A dor é registrada no cérebro quando um estímulo – como tocar uma panela escaldante ou ser cutucado com um objeto pontiagudo – aciona os neurônios para enviar um sinal elétrico através dos nervos da medula espinhal e para cima, para o cérebro. Isso acontece quando aberturas semelhantes a poros ao longo do neurônio – chamadas de canais iônicos – se abrem e fecham para permitir a passagem dos íons, o que transmite uma corrente ao longo do nervo. Com a dor crônica, partes dessa via podem se tornar hiperativas.

Embora existam muitos tipos de canais iônicos, estudos sugeriram que um canal de sódio chamado Nav1.7 pode desempenhar um papel central na dor crônica.

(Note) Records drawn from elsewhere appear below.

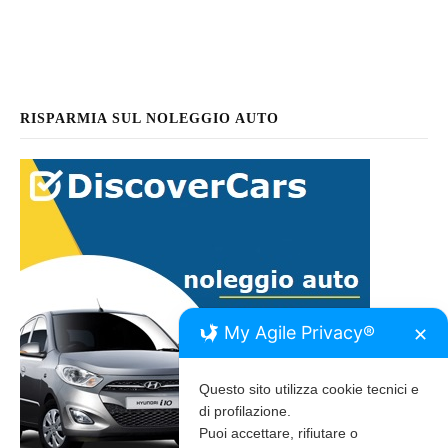
RISPARMIA SUL NOLEGGIO AUTO
My Agile Privacy®
✕
Questo sito utilizza cookie tecnici e
di profilazione.
Puoi accettare, rifiutare o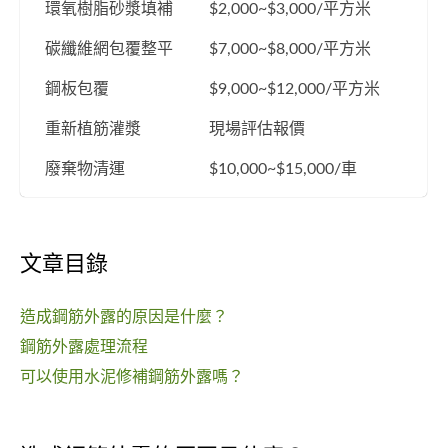
環氧樹脂砂漿填補
$2,000~$3,000/平方米
碳纖維網包覆整平
$7,000~$8,000/平方米
鋼板包覆
$9,000~$12,000/平方米
重新植筋灌漿
現場評估報價
廢棄物清運
$10,000~$15,000/車
文章目錄
造成鋼筋外露的原因是什麼？
鋼筋外露處理流程
可以使用水泥修補鋼筋外露嗎？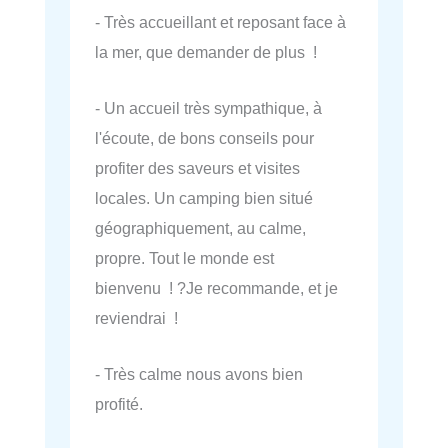
- Très accueillant et reposant face à
la mer, que demander de plus !
- Un accueil très sympathique, à
l'écoute, de bons conseils pour
profiter des saveurs et visites
locales. Un camping bien situé
géographiquement, au calme,
propre. Tout le monde est
bienvenu ! ?Je recommande, et je
reviendrai !
- Très calme nous avons bien
profité.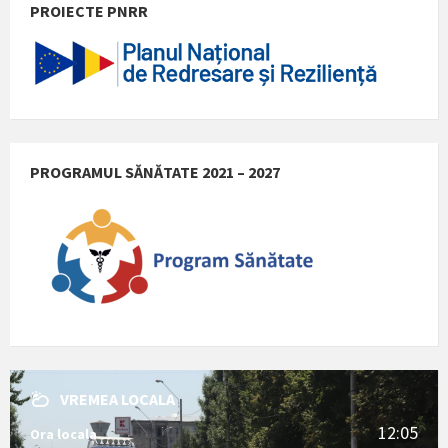
PROIECTE PNRR
PROGRAMUL SĂNĂTATE 2021 – 2027
VREMEA LOCALA
12:05
Ora locala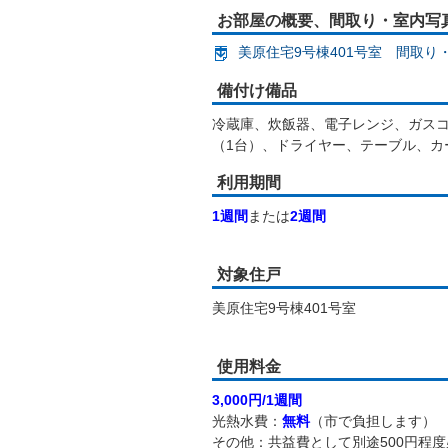
お部屋の概要、間取り・室内写
美原住宅9号棟401号室 間取り・
備付け備品
冷蔵庫、炊飯器、電子レンジ、ガス
（1台）、ドライヤー、テーブル、カ
利用期間
1週間
または
2週間
対象住戸
美原住宅9号棟401号室
使用料金
3,000円/1週間
光熱水費：
無料
（市で負担します）
その他：共益費として別途500円程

Quando as pessoas têm mutações no gene que codifica para este canal, elas experimentam uma dor extrema e constante ou não conseguem sentir nenhuma dor.

Portanto, Moreno e sua equipe pensaram que poderiam ser capazes de interromper os sinais de dor que chegam ao cérebro, evitando que os neurônios produzam Nav1.7. Os químicos têm tentado bloquear o Nav1.7 com drogas de moléculas pequenas e anticorpos, mas têm dificuldade porque essas terapias também interagem com canais de sódio estruturalmente semelhantes no corpo, causando efeitos colaterais, incluindo dormência e má coordenação. Mas com o CRISPR, que tem como alvo os genes com precisão, os pesquisadores pensaram que poderiam acertar o Nav1.7 diretamente, sem quaisquer efeitos fora do alvo.

Aproveitando a precisão do CRISPR

A equipe começou com uma versão modificada da proteína Cas9 que normalmente faz parte do sistema de edição de genes CRISPR. Ele poderia ter como alvo, mas não cortar, a sequência de DNA que codifica Nav1.7. Os pesquisadores anexaram ao Cas9 modificado uma segunda proteína “repressora” que impede a expressão do gene Nav1.7. Os pesquisadores empacotaram esse sistema em um pequeno vírus inativo chamado vírus adeno-associado, que poderia transportá-lo para dentro das células.

Eles deram aos ratos uma injeção espinhal da terapia de silenciamento de genes e, em seguida, tentaram induzir a dor crônica injetando nos animais drogas quimioterápicas ou agentes inflamatórios. Esses ratos foram mais tolerantes a estímulos dolorosos. E ratos que já sofriam de dores crônicas se beneficiaram com a terapia, mostrou a equipe. Por exemplo, camundongos que receberam doses de quimioterapia tornaram-se muito sensíveis à dor, mas perderam essa sensibilidade após uma única injeção da terapia gênica. Os resultados foram publicados na Science Translational Medicine em 10 de março.

O alívio da dor parecia durar, em alguns casos, até 44 semanas após a injeção. “Isso é notável”, diz Sulayman Dib-Hajj, neurocientista da Universidade de Yale em New Haven, Connecticut.

É importante ressaltar que, diz Calvo, o tratamento parece ter derrubado a expressão de Nav1.7 sem desligar outros canais de sódio – os ratos não perderam nenhuma sensação além da dor e não apresentaram outros efeitos colaterais.

Apesar de sua empolgação, os cientistas alertam que esses resultados ainda são preliminares e não sabem se o alívio da dor observado em camundongos se traduzirá em humanos. “Isso nos dá esperança de que as abordagens de terapia gênica possam funcionar em humanos” para tratar a dor crônica, diz Dib-Hajj, “mas mais trabalho precisa ser feito”.

Moreno é agora o presidente-executivo da Navega Therapeutics em San Diego, que planeja continuar desenvolvendo o tratamento com a esperança de um dia testá-lo em humanos.